Description of the task:
Throughout the records below, find each line holding "листя" and copy it.
[Start of Attachment]
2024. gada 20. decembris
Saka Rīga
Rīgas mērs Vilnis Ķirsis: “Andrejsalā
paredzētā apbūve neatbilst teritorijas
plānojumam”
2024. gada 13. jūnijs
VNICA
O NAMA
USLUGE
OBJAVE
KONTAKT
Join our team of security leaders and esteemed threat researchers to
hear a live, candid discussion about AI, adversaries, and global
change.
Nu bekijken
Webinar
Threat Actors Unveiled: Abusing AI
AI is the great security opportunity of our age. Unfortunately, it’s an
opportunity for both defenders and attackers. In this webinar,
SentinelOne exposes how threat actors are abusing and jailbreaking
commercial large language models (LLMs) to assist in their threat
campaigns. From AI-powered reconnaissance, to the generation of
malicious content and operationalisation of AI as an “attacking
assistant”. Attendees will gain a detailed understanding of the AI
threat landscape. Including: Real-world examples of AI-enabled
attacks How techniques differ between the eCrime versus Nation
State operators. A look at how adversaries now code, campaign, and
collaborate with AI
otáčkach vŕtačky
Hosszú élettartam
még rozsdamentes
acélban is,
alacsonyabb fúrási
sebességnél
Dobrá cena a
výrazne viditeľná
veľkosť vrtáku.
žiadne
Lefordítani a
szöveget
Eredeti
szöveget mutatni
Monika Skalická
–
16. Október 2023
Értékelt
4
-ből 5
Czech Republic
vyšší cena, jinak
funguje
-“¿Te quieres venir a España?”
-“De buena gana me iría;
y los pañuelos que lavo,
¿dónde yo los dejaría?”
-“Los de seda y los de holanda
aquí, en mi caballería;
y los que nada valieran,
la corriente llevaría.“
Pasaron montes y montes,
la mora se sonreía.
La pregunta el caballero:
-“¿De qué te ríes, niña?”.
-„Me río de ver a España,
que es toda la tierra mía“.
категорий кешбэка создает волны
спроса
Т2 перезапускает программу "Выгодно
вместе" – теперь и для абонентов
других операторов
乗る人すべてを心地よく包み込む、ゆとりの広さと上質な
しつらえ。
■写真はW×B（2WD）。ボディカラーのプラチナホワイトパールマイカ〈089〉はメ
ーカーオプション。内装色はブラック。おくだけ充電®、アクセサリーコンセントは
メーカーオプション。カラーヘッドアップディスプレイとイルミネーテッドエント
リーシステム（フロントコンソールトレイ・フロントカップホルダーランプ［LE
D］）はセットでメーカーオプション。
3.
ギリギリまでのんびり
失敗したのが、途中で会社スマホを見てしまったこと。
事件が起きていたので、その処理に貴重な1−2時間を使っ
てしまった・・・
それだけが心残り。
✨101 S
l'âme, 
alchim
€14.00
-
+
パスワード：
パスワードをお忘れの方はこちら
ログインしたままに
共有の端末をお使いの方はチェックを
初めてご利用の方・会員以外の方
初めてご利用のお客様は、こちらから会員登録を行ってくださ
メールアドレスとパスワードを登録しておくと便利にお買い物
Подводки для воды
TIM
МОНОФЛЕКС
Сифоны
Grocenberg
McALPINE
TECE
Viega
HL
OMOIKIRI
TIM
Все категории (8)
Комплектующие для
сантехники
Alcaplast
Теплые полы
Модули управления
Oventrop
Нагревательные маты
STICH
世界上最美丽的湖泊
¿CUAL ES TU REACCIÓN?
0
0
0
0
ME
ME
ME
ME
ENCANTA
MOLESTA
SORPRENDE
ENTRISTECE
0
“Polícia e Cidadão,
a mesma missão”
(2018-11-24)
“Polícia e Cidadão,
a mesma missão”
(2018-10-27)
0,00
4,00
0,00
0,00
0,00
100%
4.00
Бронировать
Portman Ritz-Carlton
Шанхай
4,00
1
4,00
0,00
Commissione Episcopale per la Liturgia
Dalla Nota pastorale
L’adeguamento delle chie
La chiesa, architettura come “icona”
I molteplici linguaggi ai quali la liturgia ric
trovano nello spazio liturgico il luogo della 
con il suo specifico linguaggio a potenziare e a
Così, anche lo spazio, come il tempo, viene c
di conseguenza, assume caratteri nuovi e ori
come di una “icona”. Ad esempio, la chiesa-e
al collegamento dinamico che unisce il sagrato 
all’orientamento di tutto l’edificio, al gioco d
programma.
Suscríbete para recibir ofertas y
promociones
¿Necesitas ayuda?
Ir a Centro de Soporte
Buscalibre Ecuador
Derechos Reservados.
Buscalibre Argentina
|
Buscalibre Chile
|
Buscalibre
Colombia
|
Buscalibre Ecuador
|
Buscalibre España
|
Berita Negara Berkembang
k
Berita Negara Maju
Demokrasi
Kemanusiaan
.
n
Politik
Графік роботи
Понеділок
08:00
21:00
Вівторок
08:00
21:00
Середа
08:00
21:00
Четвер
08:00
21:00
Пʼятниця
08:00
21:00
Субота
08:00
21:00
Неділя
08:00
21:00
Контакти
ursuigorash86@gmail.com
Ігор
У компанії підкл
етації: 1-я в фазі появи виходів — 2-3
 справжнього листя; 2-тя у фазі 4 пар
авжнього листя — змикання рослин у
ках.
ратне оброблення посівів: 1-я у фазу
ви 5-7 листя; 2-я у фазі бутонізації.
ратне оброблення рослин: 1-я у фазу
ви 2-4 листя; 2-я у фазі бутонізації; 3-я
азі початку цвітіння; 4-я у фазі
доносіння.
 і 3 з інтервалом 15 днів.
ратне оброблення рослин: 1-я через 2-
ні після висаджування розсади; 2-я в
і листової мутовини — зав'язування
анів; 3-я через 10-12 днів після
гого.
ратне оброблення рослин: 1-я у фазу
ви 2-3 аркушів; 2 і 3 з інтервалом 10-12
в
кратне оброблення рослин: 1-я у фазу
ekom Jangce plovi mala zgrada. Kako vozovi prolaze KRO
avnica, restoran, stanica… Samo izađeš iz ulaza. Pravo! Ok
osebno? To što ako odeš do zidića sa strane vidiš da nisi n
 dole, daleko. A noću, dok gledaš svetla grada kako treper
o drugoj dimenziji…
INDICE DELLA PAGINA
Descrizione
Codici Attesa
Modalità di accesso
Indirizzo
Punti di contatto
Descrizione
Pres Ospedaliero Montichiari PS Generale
[End of Attachment]
Output of the exercise:
 справжнього листя; 2-тя у фазі 4 пар
авжнього листя — змикання рослин у
ви 5-7 листя; 2-я у фазі бутонізації.
ви 2-4 листя; 2-я у фазі бутонізації; 3-я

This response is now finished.